───── SOURCE DATA
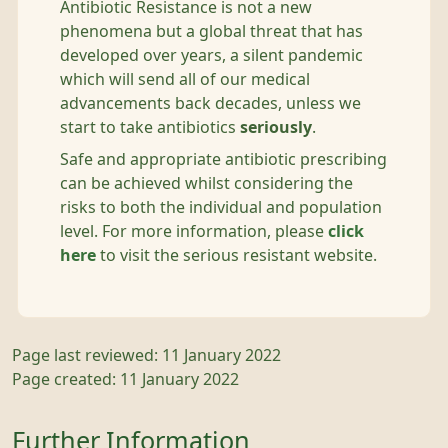
Antibiotic Resistance is not a new
phenomena but a global threat that has
developed over years, a silent pandemic
which will send all of our medical
advancements back decades, unless we
start to take antibiotics
seriously
.
Safe and appropriate antibiotic prescribing
can be achieved whilst considering the
risks to both the individual and population
level. For more information, please
click
here
to visit the serious resistant website.
Page last reviewed: 11 January 2022
Page created: 11 January 2022
Further Information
──────────
ABOUT THIS EXERCISE ▸
Restate the data above word for word, so that the only difference is the missing pictures.

ANSWER BOX ▸
Antibiotic Resistance is not a new
phenomena but a global threat that has
developed over years, a silent pandemic
which will send all of our medical
advancements back decades, unless we
start to take antibiotics
seriously
.
Safe and appropriate antibiotic prescribing
can be achieved whilst considering the
risks to both the individual and population
level. For more information, please
click
here
to visit the serious resistant website.
Page last reviewed: 11 January 2022
Page created: 11 January 2022
Further Information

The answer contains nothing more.